Reporters were told that “Any health updates that involve the senator are being handled by the Rehabilitation Institute of Chicago” -- which is not legally allowed to answer question about Kirk’s health.

That wasn’t good enough for Greg Hinz of Crain’s Chicago Business.

“Illinoisans deserve full representation in the Senate and almost certainly are inclined to give the senator the time he needs to recover,” Hinz wrote. “But it’s been long enough now that voters deserve some answers so that they and the political establishment can begin to plan for a perhaps changed world.”

How long can Kirk remain absent from the Senate before his constituents start talking about his resignation? The figure I’ve heard is a year. That’s how long Rep. Gabrielle Giffords waited before resigning from Congress after the State of the Union address. Sen. Tim Johnson of South Dakota was absent from the Senate for nine months after suffering a stroke in 2006.

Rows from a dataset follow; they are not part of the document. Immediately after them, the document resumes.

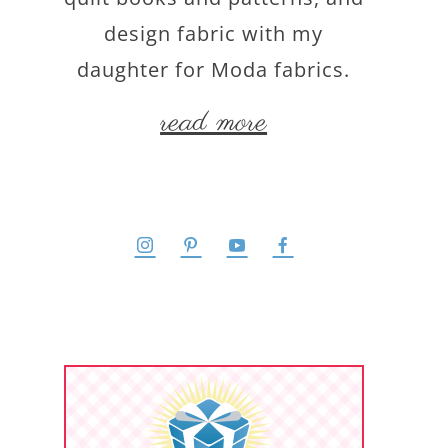
design fabric with my
daughter for Moda fabrics.
read more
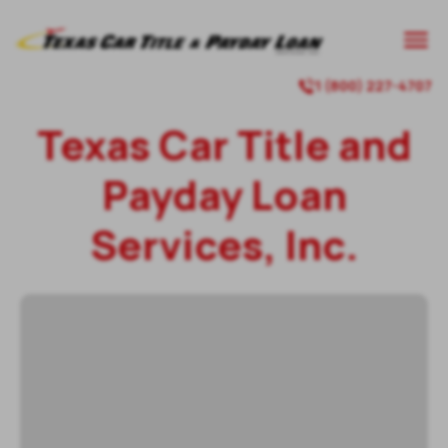
1 (800) 227-4707
Texas Car Title and
Payday Loan
Services, Inc.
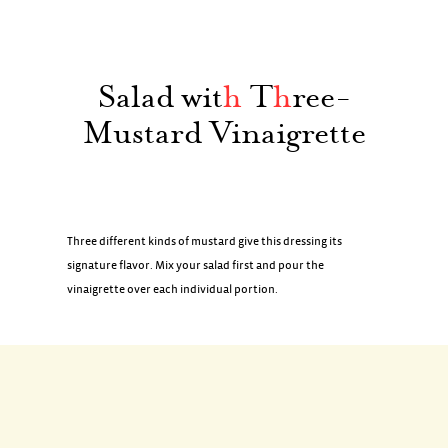
Salad wit
h
T
h
ree-
Mustard Vinaigrette
Three different kinds of mustard give this dressing its
signature flavor. Mix your salad first and pour the
vinaigrette over each individual portion.
INGREDIENTS
Boston lettuce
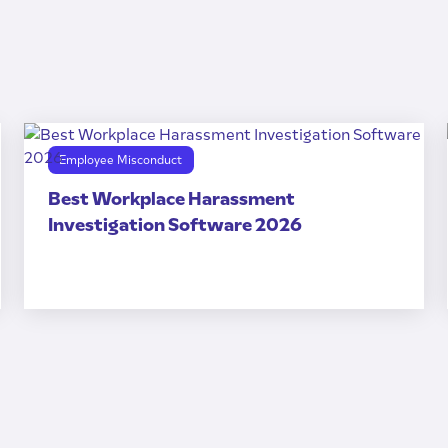
Employee Misconduct
Best Workplace Harassment
Investigation Software 2026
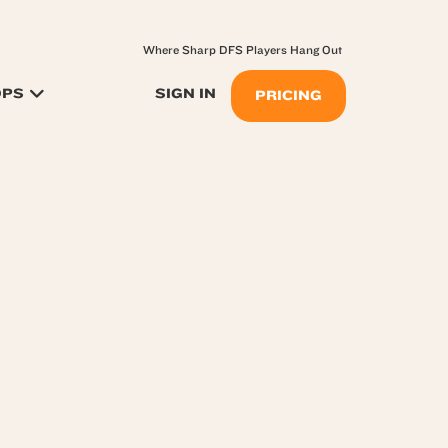
Where Sharp DFS Players Hang Out
OPS
SIGN IN
PRICING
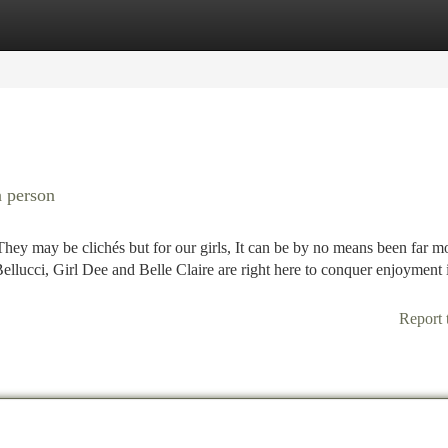
tegories
Register
Login
a person
. They may be clichés but for our girls, It can be by no means been far m
llucci, Girl Dee and Belle Claire are right here to conquer enjoyment 
Report 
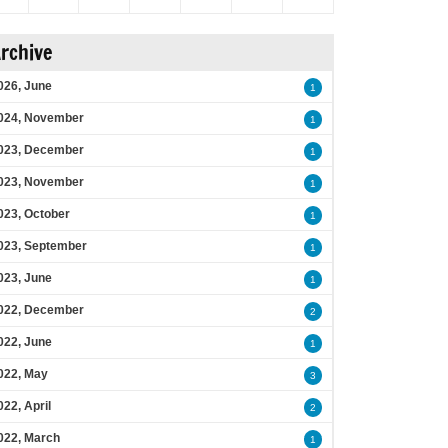
rchive
026, June
1
024, November
1
023, December
1
023, November
1
023, October
1
023, September
1
023, June
1
022, December
2
022, June
1
022, May
3
022, April
2
022, March
1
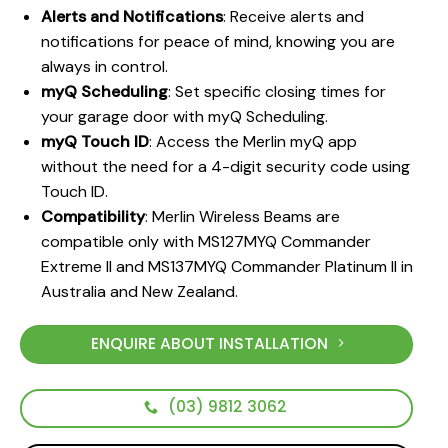
Alerts and Notifications
: Receive alerts and
notifications for peace of mind, knowing you are
always in control.
myQ Scheduling
: Set specific closing times for
your garage door with myQ Scheduling.
myQ Touch ID
: Access the Merlin myQ app
without the need for a 4-digit security code using
Touch ID.
Compatibility
: Merlin Wireless Beams are
compatible only with MS127MYQ Commander
Extreme II and MS137MYQ Commander Platinum II in
Australia and New Zealand.
ENQUIRE ABOUT INSTALLATION
(03) 9812 3062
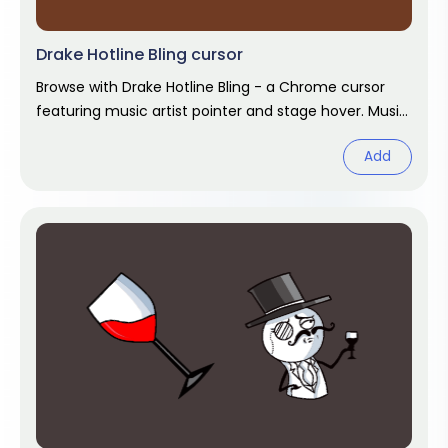
Drake Hotline Bling cursor
Browse with Drake Hotline Bling - a Chrome cursor
featuring music artist pointer and stage hover. Music
artist fan art.
Add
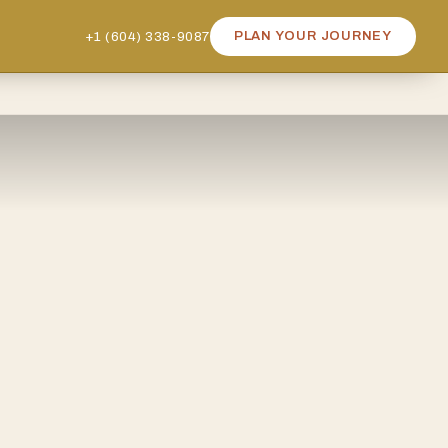
+1 (604) 338-9087
PLAN YOUR JOURNEY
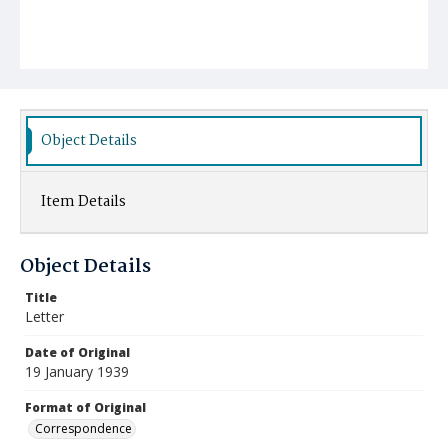
Object Details
Item Details
Object Details
Title
Letter
Date of Original
19 January 1939
Format of Original
Correspondence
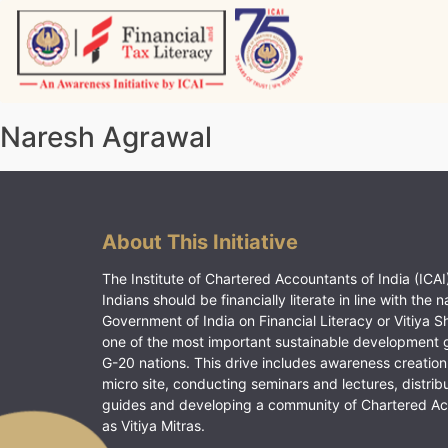
Skip
to
content
Vitiyagyan – ICAI [PWNED]
An ICAI Initiative
Naresh Agrawal
About This Initiative
The Institute of Chartered Accountants of India (ICAI)
Indians should be financially literate in line with the n
Government of India on Financial Literacy or Vitiya S
one of the most important sustainable development 
G-20 nations. This drive includes awareness creation
micro site, conducting seminars and lectures, distrib
guides and developing a community of Chartered A
as Vitiya Mitras.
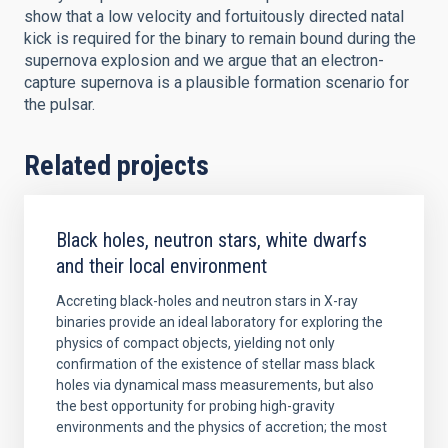
show that a low velocity and fortuitously directed natal
kick is required for the binary to remain bound during the
supernova explosion and we argue that an electron-
capture supernova is a plausible formation scenario for
the pulsar.
Related projects
Black holes, neutron stars, white dwarfs
and their local environment
Accreting black-holes and neutron stars in X-ray
binaries provide an ideal laboratory for exploring the
physics of compact objects, yielding not only
confirmation of the existence of stellar mass black
holes via dynamical mass measurements, but also
the best opportunity for probing high-gravity
environments and the physics of accretion; the most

But those aren’t the longest absences from Congress. That record belongs to Sen. Charles Sumner of Massachusetts, who was gone for three years -- and was re-elected during that period. Sumner’s convalescence was tolerated because it was a political statement against the injury that caused it.

On May 20, 1856, Sumner, an abolitionist, delivered a speech against the Kansas-Nebraska Act, which allowed the residents of those new states to vote on whether they would allow slavery. In the course of his oration, Sumner urged that the history of South Carolina -- the most ardent pro-slavery state -- be “blotted out of existence.” He also mocked the speech patterns of South Carolina Sen. Andrew Butler, who had suffered a stroke.

Butler’s nephew, Preston Brooks, was a congressman from South Carolina. Brooks avenged the insults to his uncle and his home state by invading the Senate chamber and beating Sumner into unconsciousness with a gold-tipped gutta percha cane.

Sumner returned to Massachusetts to recover his wounds, as well as the headaches and nightmares caused by the attack. That fall, the legislature re-elected him, as an anti-slavery statement. But Sumner didn’t take his seat when Congress reconvened. He sailed to Europe to convalesce, and did not resume his duties until December 1859, three-and-a-half years after his caning.

Sumner was able to stay away so long because, during those pre-Civil War years, his empty seat was seen as a testament to the violence the South would employ to preserve slavery. Could Kirk stay away three years? Probably not, but if he did, it wouldn’t be unprecedented.